Singles from Shmurda She Wrote
- "Hot Nigga" Released: July 25, 2014; "Bobby Bitch" Released: September 30, 2014;

= Shmurda She Wrote =

Shmurda She Wrote is the debut EP by American rapper Bobby Shmurda; it was released on November 10, 2014 by Epic Records.

Professional ratings
Review scores
| Source | Rating |
| AllMusic | Star Half star |
| XXL | (L) |

==Singles==
On July 25, 2014, the EP's debut single, "Hot Nigga" was released. The song was produced by Jahlil Beats. In an effort to promote the EP, Shmurda released "Bobby Bitch" on September 30, 2014.

===Commercial performance===
The EP debuted at number 79 on the Billboard 200 chart, selling 20,000 copies.

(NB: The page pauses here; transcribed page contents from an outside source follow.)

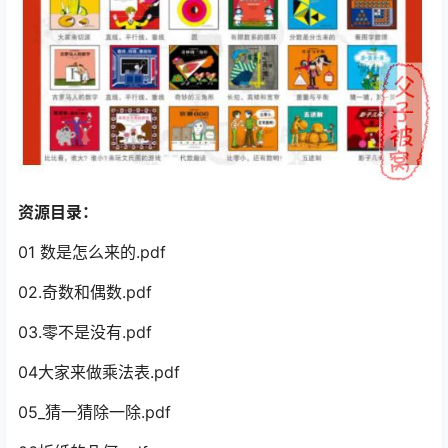
资源目录：
01 数是怎么来的.pdf
02.奇数和偶数.pdf
03.零不是没有.pdf
04大家来做乘法表.pdf
05_猜一猜除一除.pdf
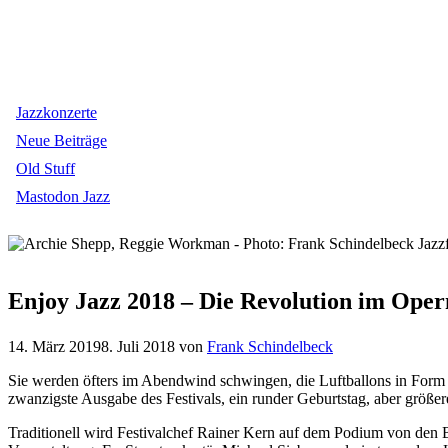
Jazzkonzerte
Neue Beiträge
Old Stuff
Mastodon Jazz
Enjoy Jazz 2018 – Die Revolution im Ope
14. März 2019
8. Juli 2018
von
Frank Schindelbeck
Sie werden öfters im Abendwind schwingen, die Luftballons in Form
zwanzigste Ausgabe des Festivals, ein runder Geburtstag, aber größer
Traditionell wird Festivalchef Rainer Kern auf dem Podium von den 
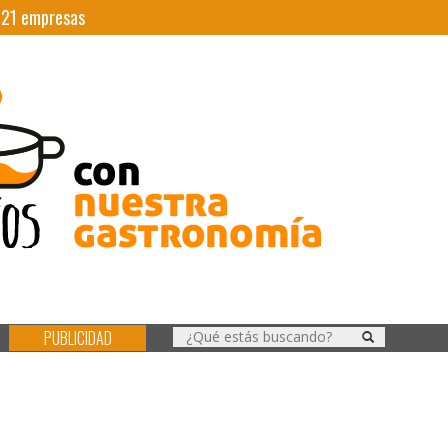
|
21
empresas
PUBLICIDAD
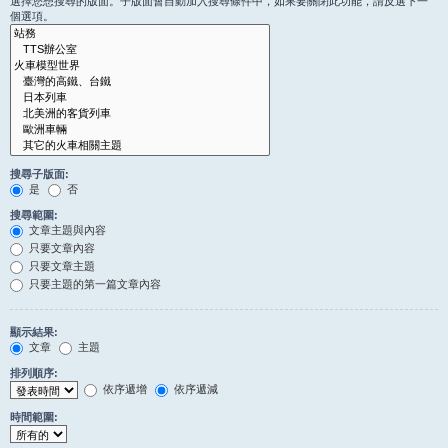
選擇您想搜尋的版面。子版面會自動加入搜尋條件中，如果要關閉此功能，請反選下一
個選項。
搜尋子版面:
是
否
搜尋範圍:
文章主題與內容
只要文章內容
只要文章主題
只要主題的第一篇文章內容
顯示結果:
文章
主題
排列順序:
依序遞增
依序遞減
時間範圍:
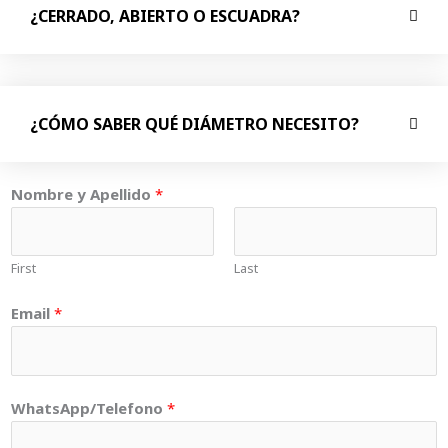
¿CERRADO, ABIERTO O ESCUADRA?
¿CÓMO SABER QUÉ DIÁMETRO NECESITO?
Nombre y Apellido
*
First
Last
Email
*
y
WhatsApp/Telefono
*
C
o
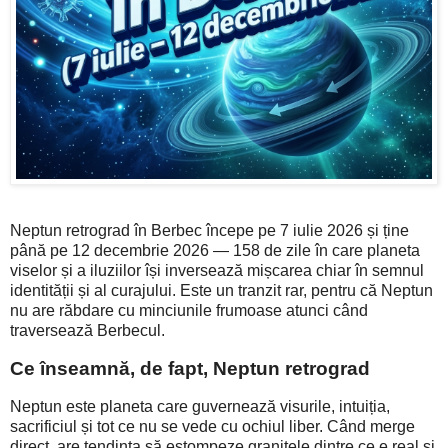
Neptun retrograd în Berbec începe pe 7 iulie 2026 și ține
până pe 12 decembrie 2026 — 158 de zile în care planeta
viselor și a iluziilor își inversează mișcarea chiar în semnul
identității și al curajului. Este un tranzit rar, pentru că Neptun
nu are răbdare cu minciunile frumoase atunci când
traversează Berbecul.
Ce înseamnă, de fapt, Neptun retrograd
Neptun este planeta care guvernează visurile, intuiția,
sacrificiul și tot ce nu se vede cu ochiul liber. Când merge
direct, are tendința să estompeze granițele dintre ce e real și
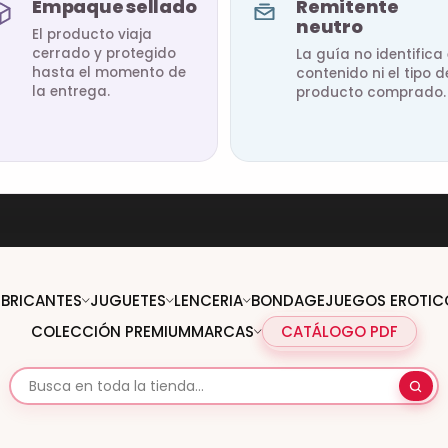
Empaque sellado
Remitente
neutro
El producto viaja
cerrado y protegido
La guía no identifica 
hasta el momento de
contenido ni el tipo d
la entrega.
producto comprado.
UBRICANTES
JUGUETES
LENCERIA
BONDAGE
JUEGOS EROTIC
COLECCIÓN PREMIUM
MARCAS
CATÁLOGO PDF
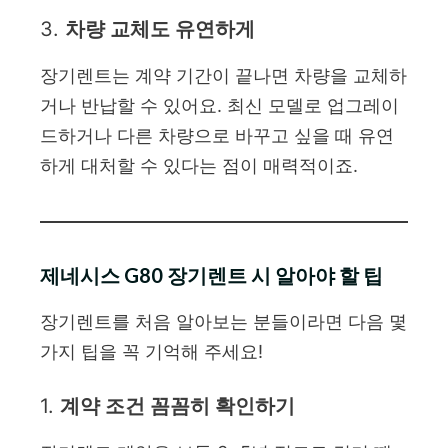
3.
차량 교체도 유연하게
장기렌트는 계약 기간이 끝나면 차량을 교체하
거나 반납할 수 있어요. 최신 모델로 업그레이
드하거나 다른 차량으로 바꾸고 싶을 때 유연
하게 대처할 수 있다는 점이 매력적이죠.
제네시스 G80 장기렌트 시 알아야 할 팁
장기렌트를 처음 알아보는 분들이라면 다음 몇
가지 팁을 꼭 기억해 주세요!
1.
계약 조건 꼼꼼히 확인하기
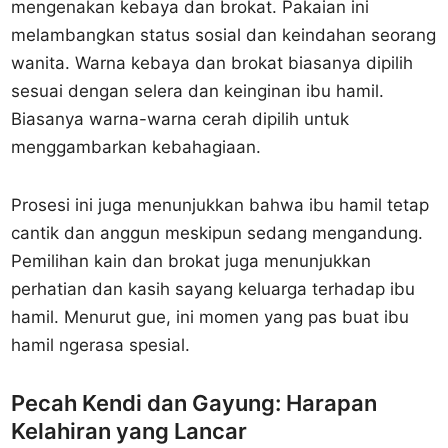
mengenakan kebaya dan brokat. Pakaian ini
melambangkan status sosial dan keindahan seorang
wanita. Warna kebaya dan brokat biasanya dipilih
sesuai dengan selera dan keinginan ibu hamil.
Biasanya warna-warna cerah dipilih untuk
menggambarkan kebahagiaan.
Prosesi ini juga menunjukkan bahwa ibu hamil tetap
cantik dan anggun meskipun sedang mengandung.
Pemilihan kain dan brokat juga menunjukkan
perhatian dan kasih sayang keluarga terhadap ibu
hamil. Menurut gue, ini momen yang pas buat ibu
hamil ngerasa spesial.
Pecah Kendi dan Gayung: Harapan
Kelahiran yang Lancar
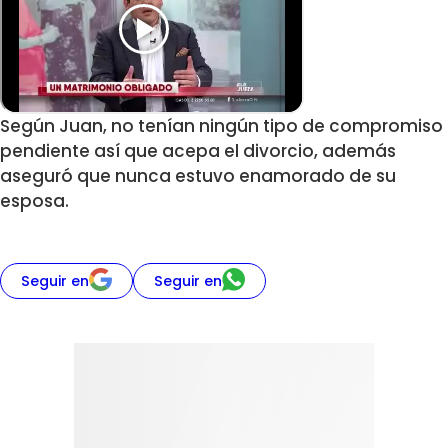
Según Juan, no tenían ningún tipo de compromiso
pendiente así que acepa el divorcio, además
aseguró que nunca estuvo enamorado de su
esposa.
Seguir en
Seguir en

Since its release, it has sold 106,000, including 85,000 album sales due to streaming. The EP charted on the Billboard 200 chart for two weeks total.

==Track listing==
Credits adapted from Tidal.

Shmurda She Wrote
| No. | Title | Writer(s) | Producer(s) | Length |
|---|---|---|---|---|
| 1. | "Worldwide Nigga" (featuring Ty Real) | Ackquille Pollard; Tyler Smith; Keyon Harrold; Michael Clervoix; Todd Smith; Esteban Crandle; Rashad Johnson; Aaron Rogers; | Sha Money XL; The Breed; | 3:09 |
| 2. | "Hot Nigga" | Pollard; Orlando Tucker; | Jahlil Beats | 3:14 |
| 3. | "Bobby Bitch" | Pollard; Dondre Dennis; | Dondre | 2:40 |
| 4. | "Living Life" (featuring Rowdy Rebel) | Pollard; Ludovic Antoine Jr.; | Jugo | 2:28 |
| 5. | "Wipe The Case Away" (featuring Ty Real) | Pollard; Smith; Clervoix; Todd Cochran; | Sha Money XL | 3:41 |
| Total length: |  |  |  | 15:12 |

==Charts==

| Chart (2014) | Peak position |
|---|---|
| US Billboard 200 | 79 |
| US Top R&B/Hip-Hop Albums (Billboard) | 7 |
| US Top Rap Albums (Billboard) | 5 |

==Certifications==

| Region | Certification | Certified units/sales |
| United States (RIAA) | Gold | 500,000^{‡} |
^{‡} Sales+streaming figures based on certification alone.